この最後の項目こそが、多くの企業が金曜日の期限までにコンプライアンス遵守を徹底しようと徹夜で取り組んでいる理由です。具体的に言うと、マイクロソフトの2017年の売上高900億ドルに対して4%の罰金を課すと、36億ドルになります。アマゾンの2017年の売上高は1779億ドルです。4%の罰金を課すと、同社は70億ドルの損失を被ることになります。
クラウドコンピュータ業界の大物であるAmazon Web Servicesを運営するAmazonは、3月にGDPRへの対応が完了したと発表した。
マイクロソフトの副法務顧問であるジュリー・ブリル氏のブログ投稿によると、同社は1,600人以上のエンジニアをGDPRプロジェクトに投入している。マイクロソフトは、欧州向けに開発中のGDPR準拠ツールを世界中の顧客に提供すると表明している数社のうちの1社である。マイクロソフトの顧客は、ここで個人データを閲覧、削除、移動することができる。

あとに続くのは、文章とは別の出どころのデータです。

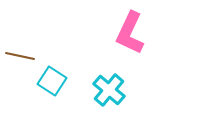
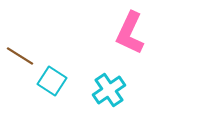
brown line: rotated 20 degrees clockwise
cyan cross: rotated 16 degrees clockwise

「EUのお客様と米国のお客様に対する対応の違いは、ほとんどの場合、それほど大きくありません。主な要件の多くは透明性に関するものであり、お客様についてどのようなデータを収集し、どのように使用しているかをお客様に理解していただくためのものです」と、ボナンザのGDPR責任者であるベル氏は述べています。「お客様に対して高い透明性を保つことは、私たちにとって非常に価値があると考えています。」
一部の企業がGDPR基準を欧州以外にも拡大している理由は他にもあります。EUや米国のような大規模市場では、データ利用基準が大きく異なるため、維持管理が困難になる可能性があるからです。
GDPRは金曜日に発効しますが、多くの専門家は、規制当局が施行前に企業に猶予期間を与えると予想しています。この種の法律には前例がほとんどないため、GDPRの実態は、規制当局が違反者への取り締まりを開始するまで明らかになりません。
「この複雑な規制枠組みは、プライバシー規制当局にとっても、私たちにとっても同様に新しいものです」とブリル氏はマイクロソフトのブログ投稿で述べています。「この規制の詳細な側面の継続的な解釈によって、コンプライアンスを維持するために私たち全員が取るべきステップが決まるでしょう。」